This opened up lots of new ways to access and look at data. You could jump from solar system to planets to Mars to Phobos, etc.
If you imported the astronomy book into this database you might go to “Planets” in column One and then to “Mars” in column Two and then you could open the text window linked to Mars and you could read about Mars and see photos, watch videos, etc.
That same Mars text screen might have a hot link to Phobos. By clicking on it you would go to the Phobos text page. That page might contain the hot-linked word “moons.” By clicking on it you would go to the book’s text page on moons.
Essentially, you would be able to navigate through the entire body of knowledge contained in the book and then jump back at any time to the three-column data lists.
Discovery Of Indirectly Linked Data
Another feature of this structure was its ability to show indirectly related data.
If you think of “Solar System” as the parent and Asteroids, Moons, Planets, and Sun as Solar System’s children then Planet’s children — Earth, Jupiter, Mars, Neptune, Venus, etc. — are Solar System’s grand children.
Put differently, collectively, all of the children of Asteroids, Moons, Planets, etc. are grandchildren of Solar System.
This kind of a data structure gives you the ability to find indirect links between data items, that is indirect links between parents and grandchildren.
Find The Children That Are Common To Parent Earth and Parent Mars
Let’s start with a simple filter of two data items, Earth and Mars. Think of them each as parents.
Create a list of the children that are common to both Earth and Mars — an AND filter of Earth and Mars. This is a relatively small list of only the children that Earth and Mars have in common, maybe Moon and Planet.
Look at each child on this list, Moon & Planet, and make new, separate lists of each of the children of Moon and each of the children of Planet. These are lists of the grandchildren of the children who are common to both parents, Earth and Mars.
Find The Grandchildren That Are Common To Parent Earth And Parent Mars
Make A Grandchildren AND Filter List
Compare all of Moon’s children to all of Planet’s children and make a new list that shows only the items that are both children of Moon and also children of Planet. In other words, show a limited list of Earth’s and Mars’ grandchildren.
This is a grandchildren AND filter. This list will have relatively few entries.
Find The Grandchildren Who Are On Any Of The Lists, An OR List
Make A Grandchildren OR Filter List
Start with the same list of the children that are common to both Earth and Mars, namely, Moon and Planet.
Again, make separate lists of the children of Moon and children of Planet.
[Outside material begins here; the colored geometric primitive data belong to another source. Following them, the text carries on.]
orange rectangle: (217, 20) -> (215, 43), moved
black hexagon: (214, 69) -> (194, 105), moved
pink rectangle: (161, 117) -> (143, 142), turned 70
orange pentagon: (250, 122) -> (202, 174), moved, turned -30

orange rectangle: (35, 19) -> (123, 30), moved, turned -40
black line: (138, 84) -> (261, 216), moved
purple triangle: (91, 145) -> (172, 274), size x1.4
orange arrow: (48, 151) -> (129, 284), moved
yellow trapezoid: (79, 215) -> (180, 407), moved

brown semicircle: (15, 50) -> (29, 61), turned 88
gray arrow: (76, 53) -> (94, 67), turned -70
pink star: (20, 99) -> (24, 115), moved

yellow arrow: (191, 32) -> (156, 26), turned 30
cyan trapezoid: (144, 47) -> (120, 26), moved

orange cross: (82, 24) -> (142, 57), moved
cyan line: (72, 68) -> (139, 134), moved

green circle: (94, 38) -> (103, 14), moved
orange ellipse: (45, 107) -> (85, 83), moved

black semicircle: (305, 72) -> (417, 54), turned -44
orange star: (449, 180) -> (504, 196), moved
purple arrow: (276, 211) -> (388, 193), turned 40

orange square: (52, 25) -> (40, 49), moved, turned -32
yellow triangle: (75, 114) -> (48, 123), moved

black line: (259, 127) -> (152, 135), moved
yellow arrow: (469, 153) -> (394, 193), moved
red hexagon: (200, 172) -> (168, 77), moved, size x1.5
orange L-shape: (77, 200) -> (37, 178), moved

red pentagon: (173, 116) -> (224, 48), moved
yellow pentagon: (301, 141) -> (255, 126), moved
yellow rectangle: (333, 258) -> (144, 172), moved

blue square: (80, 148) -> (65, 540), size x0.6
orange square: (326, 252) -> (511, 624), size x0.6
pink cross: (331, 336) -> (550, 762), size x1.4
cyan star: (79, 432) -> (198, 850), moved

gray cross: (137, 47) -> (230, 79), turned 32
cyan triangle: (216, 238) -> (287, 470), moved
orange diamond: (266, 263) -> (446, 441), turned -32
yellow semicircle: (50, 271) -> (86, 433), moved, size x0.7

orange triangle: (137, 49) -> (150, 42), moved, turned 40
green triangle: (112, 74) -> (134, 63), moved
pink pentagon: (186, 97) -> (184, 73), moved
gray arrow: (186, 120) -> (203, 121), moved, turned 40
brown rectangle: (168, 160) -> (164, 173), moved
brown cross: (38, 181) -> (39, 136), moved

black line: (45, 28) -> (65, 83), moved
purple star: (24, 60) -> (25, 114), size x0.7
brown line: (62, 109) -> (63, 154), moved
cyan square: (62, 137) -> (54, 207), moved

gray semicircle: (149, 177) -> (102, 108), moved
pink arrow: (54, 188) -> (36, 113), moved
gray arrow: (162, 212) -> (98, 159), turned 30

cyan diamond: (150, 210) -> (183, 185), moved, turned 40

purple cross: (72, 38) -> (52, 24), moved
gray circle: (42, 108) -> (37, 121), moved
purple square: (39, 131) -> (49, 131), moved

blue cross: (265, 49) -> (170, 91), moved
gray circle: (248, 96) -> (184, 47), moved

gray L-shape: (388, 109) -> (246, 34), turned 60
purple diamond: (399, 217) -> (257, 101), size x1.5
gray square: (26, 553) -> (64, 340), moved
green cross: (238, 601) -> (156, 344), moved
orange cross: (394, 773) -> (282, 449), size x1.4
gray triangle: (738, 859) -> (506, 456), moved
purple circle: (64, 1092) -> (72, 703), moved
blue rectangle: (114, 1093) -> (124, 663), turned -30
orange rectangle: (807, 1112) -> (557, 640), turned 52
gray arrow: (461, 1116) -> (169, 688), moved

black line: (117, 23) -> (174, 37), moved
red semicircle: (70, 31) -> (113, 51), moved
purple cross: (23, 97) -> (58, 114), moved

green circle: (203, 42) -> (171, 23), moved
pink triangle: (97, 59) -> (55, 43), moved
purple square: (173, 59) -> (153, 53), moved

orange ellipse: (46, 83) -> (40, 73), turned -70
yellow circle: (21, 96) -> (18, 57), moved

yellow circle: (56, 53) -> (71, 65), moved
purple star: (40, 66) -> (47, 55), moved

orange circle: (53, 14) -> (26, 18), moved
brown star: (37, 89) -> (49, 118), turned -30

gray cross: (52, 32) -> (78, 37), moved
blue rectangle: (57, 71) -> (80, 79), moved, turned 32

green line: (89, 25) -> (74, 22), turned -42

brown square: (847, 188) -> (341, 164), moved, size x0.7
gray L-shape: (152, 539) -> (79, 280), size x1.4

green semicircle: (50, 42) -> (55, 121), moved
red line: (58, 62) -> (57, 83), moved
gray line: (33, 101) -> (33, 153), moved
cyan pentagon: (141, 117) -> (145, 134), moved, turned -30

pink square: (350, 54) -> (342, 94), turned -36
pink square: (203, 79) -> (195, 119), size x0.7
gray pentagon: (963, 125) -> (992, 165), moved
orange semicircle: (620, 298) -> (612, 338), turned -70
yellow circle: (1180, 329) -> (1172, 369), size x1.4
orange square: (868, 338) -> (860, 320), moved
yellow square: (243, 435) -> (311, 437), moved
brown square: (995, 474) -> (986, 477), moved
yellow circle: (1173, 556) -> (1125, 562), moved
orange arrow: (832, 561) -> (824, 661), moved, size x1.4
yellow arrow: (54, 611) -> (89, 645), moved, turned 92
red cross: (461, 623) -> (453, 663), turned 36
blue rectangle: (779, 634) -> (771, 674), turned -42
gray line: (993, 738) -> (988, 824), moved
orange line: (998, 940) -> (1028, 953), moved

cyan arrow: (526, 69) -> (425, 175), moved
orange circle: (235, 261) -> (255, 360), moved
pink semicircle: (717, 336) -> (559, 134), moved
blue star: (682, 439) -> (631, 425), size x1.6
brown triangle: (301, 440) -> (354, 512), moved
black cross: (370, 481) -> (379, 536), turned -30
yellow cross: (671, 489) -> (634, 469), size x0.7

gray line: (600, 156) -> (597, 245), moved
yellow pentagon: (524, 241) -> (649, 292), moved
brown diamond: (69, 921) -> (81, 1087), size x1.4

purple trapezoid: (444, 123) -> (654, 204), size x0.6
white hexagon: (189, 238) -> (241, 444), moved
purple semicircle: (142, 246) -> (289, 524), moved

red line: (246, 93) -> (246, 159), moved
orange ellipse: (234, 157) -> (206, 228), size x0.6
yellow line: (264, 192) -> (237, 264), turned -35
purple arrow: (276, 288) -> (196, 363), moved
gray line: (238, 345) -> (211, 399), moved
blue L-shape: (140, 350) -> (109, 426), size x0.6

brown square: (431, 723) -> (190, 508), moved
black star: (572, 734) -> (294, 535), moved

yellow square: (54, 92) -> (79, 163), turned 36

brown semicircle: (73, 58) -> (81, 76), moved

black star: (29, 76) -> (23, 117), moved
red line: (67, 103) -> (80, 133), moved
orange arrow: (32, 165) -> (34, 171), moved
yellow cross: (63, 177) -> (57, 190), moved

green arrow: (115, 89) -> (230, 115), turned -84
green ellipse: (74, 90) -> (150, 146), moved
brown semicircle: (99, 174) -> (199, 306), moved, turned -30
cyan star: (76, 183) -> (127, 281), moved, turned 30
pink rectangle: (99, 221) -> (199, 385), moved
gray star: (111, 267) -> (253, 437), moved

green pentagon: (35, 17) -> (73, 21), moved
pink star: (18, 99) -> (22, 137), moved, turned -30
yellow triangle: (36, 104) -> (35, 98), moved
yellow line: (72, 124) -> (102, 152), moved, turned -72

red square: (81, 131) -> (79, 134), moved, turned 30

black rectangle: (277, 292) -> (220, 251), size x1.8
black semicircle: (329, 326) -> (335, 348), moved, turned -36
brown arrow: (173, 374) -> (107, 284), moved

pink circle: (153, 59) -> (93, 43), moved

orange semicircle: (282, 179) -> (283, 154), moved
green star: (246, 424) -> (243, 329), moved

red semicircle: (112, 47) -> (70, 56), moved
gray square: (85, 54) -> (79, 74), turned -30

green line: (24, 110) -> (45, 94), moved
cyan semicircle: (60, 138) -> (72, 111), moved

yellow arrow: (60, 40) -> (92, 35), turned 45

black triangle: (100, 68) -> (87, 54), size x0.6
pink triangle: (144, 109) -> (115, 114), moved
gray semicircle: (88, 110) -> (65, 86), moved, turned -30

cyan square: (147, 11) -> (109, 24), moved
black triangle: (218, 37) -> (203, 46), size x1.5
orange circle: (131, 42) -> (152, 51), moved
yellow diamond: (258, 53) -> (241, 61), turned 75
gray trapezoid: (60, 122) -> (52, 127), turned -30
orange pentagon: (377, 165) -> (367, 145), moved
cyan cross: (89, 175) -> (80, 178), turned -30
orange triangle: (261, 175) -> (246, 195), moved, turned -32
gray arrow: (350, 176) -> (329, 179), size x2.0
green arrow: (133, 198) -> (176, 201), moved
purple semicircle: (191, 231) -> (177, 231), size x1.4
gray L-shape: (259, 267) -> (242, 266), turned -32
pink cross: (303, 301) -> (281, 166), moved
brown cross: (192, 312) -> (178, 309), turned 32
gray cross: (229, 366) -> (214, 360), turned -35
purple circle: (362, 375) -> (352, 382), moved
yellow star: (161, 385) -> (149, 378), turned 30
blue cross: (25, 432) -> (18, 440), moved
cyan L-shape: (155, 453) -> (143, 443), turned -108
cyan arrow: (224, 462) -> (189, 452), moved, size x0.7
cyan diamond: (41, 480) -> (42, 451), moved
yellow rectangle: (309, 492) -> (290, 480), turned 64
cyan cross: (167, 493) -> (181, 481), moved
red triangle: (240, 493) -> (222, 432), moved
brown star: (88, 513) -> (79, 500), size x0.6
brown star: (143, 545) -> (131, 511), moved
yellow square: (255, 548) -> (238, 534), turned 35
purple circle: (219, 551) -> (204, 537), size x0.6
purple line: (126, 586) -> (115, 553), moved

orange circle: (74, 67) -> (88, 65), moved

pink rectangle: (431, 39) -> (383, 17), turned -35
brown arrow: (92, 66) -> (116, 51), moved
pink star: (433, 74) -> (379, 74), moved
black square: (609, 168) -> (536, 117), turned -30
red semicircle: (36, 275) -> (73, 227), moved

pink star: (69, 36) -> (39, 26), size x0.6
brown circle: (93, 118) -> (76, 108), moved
These are the same grandchildren lists you created in the first step.
Now make a new list that contains the grandchildren that are on either of these two grandchildren lists. Take every child of Moon and every child of Planet and put them all together into one big list.
This is an OR list and it will be a relatively large list.
List All Of The Children Of Either Parent Earth Or Parent Mars
Make A Grandchildren AND Filter List
Create one list that contains both the children of Parent Earth and also the children of Parent Mars.
This is a parent Earth OR a parent Mars filter. This is a relatively large list.
Make separate lists of the children of each of the entries on the above list. These lists show all the grandchildren of Earth and also all the grandchildren of Mars.
Compare all those grandchildren lists to each other and show all the grandchildren that are common to all of those grandchildren lists.
This is a grandchildren AND filter. This list will have a relatively small number of entries.
Make A Grandchildren OR Filter List
Start again with the list of all entries that are children of either parent Earth OR parent Mars. This will be a relatively large list.
Now make a new list that contains all of the grandchildren of Earth and add to that list all of the grandchildren of Mars all on one big list.
This will be a relatively large list.
If the database you’re using is the astronomy textbook and the two parents that are being looked at are Earth and Mars then this type of grandchildren filtering will give you greater or lesser lists of entries that bear some indirect relationship to Earth and Mars. These relationships may be non-obvious.
Of course, you’re not limited to only two items. You could tag each of the nine planets and perform each of these four types of filters — Parent AND, Parent OR, Grandchildren AND, Grandchildren OR on all nine parents.
You could also expand the principle and add great-grandchildren filtering as well. A Parent AND filter followed by a Grandchildren AND filter would likely yield a zero result.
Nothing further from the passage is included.